Intermediary organization information service: the platform integrates the intermediary services related to each functional department in the approval process, realizes the access and the survival of the intermediary mechanism, facilitates enterprises to search the corresponding intermediary service mechanism at any time in the transaction process, and checks credit conditions, online consultation, online transaction, post evaluation and the like. The platform realizes supervision of intermediary institutions on aspects of qualification, practice and the like, and meets the requirement of government for standard supervision of intermediary markets.
Financial loan service: by depending on market subject data precipitated by the platform, the small loan company can conveniently evaluate the repayment willingness of the lender and the lender can distinguish the legal compliance of the small loan company, so that the problem of difficult financing of small and medium-sized enterprises is effectively solved.
And (3) the service of the business recruiting: the investment enterprises which come conveniently are specially combed with the investment guidelines, so that the investors can conveniently know the investment guidelines in time. Providing the information service related to the investing business such as investment environment, investment policy, investment information, etc.
In summary, the invention has the following innovation points:
1. according to the scheme, a big data fusion platform of enterprise-related data is constructed, a method for collecting multi-source heterogeneous big data is determined, storage and management of mass enterprise-related data are achieved, data preprocessing design facing data mining is achieved by adopting a machine learning method, a data updating method based on a HASH algorithm is determined, and data visualization based on ECharts is achieved.
2. According to the scheme, model design of enterprise supervision and service is completed from four aspects of an enterprise portrait big data model, an enterprise operation state model, an enterprise accurate supervision model and an enterprise policy intelligent pushing model.
3. According to the scheme, the enterprise accurate supervision and service system design is completed from five aspects of enterprise comprehensive information inquiry, accurate intelligent double-notification pushing, algorithm science double-random inspection, information sharing unified combined supervision and supervision result intelligent early warning service.

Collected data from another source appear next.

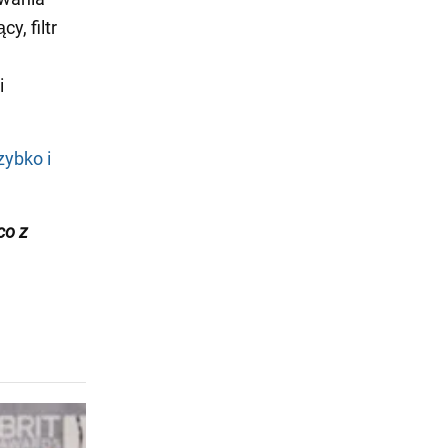
y, filtr
i
zybko i
co z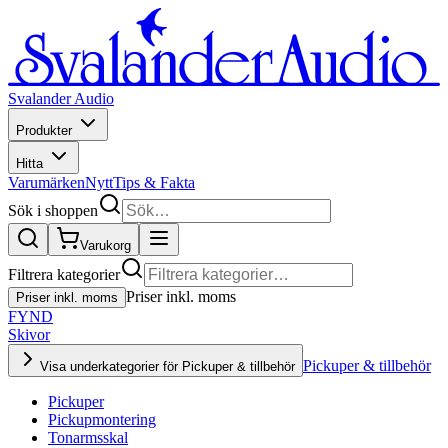
Svalander Audio
Produkter
Hitta
Varumärken
Nytt
Tips & Fakta
Sök i shoppen
Varukorg
Filtrera kategorier
Priser inkl. moms
Priser inkl. moms
FYND
Skivor
Pickuper & tillbehör
Visa underkategorier för Pickuper & tillbehör
Pickuper
Pickupmontering
Tonarmsskal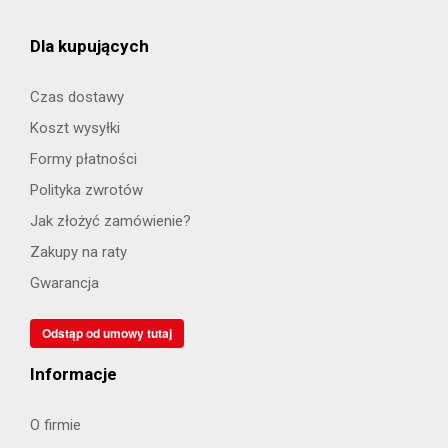
Dla kupujących
Czas dostawy
Koszt wysyłki
Formy płatności
Polityka zwrotów
Jak złożyć zamówienie?
Zakupy na raty
Gwarancja
Odstąp od umowy tutaj
Informacje
O firmie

4. The scheme completes the design of an enterprise intelligent service system from three aspects of enterprise information analysis service, policy intelligent pushing service and social comprehensive information service
5. And the enterprise-involved data is dynamically collected, and the social data is promoted to be opened and shared. The project dynamically gathers and fuses enterprise-related data from governments and the society, primarily realizes cross-region and cross-industry data integration, and creates a data sharing platform which can be open to the whole society.
6. By utilizing the distributed computing capacity of a Spark framework and combining the heterogeneous data processing capacity of Spark SQL, a weighted average fusion method of multiple data sources on a decision level is adopted, data is converted into a DataFrame of Spark and is injected into a memory, and then the data in the memory is queried by using SQL sentences through the Logicplan of Spark, so that the requirements of an analysis system are met.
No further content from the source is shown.